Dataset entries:
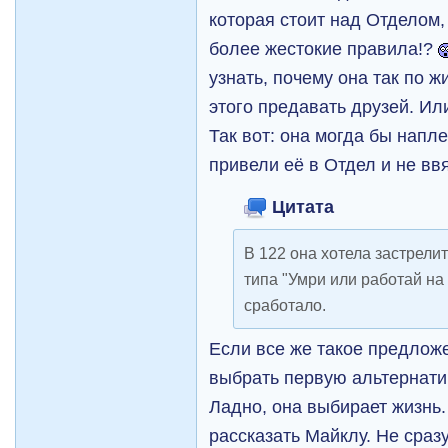
которая стоит над Отделом,
более жестокие правила!?
узнать, почему она так по 
этого предавать друзей. Ил
Так вот: она могда бы напл
привели её в Отдел и не вв
Цитата
В 122 она хотела застрели
типа "Умри или работай на 
сработало.
Если все же такое предлож
выбрать первую альтернатив
Ладно, она выбирает жизнь.
рассказать Майклу. Не сразу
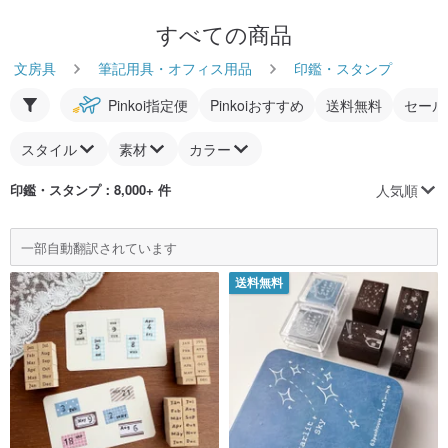
すべての商品
文房具
筆記用具・オフィス用品
印鑑・スタンプ
Pinkoi指定便
Pinkoiおすすめ
送料無料
セール
スタイル
素材
カラー
人気順
印鑑・スタンプ
：8,000+ 件
一部自動翻訳されています
送料無料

Aim of the exercise> Retype each line above precisely, please. Skip anything that is a picture.

Output>
которая стоит над Отделом,
более жестокие правила!?
узнать, почему она так по 
этого предавать друзей. Ил
Так вот: она могда бы напл
привели её в Отдел и не вв
Цитата
В 122 она хотела застрели
типа "Умри или работай на 
сработало.
Если все же такое предлож
выбрать первую альтернатив
Ладно, она выбирает жизнь.
рассказать Майклу. Не сразу
すべての商品
文房具
筆記用具・オフィス用品
印鑑・スタンプ
Pinkoi指定便
Pinkoiおすすめ
送料無料
セール
スタイル
素材
カラー
人気順
印鑑・スタンプ
：8,000+ 件
一部自動翻訳されています
送料無料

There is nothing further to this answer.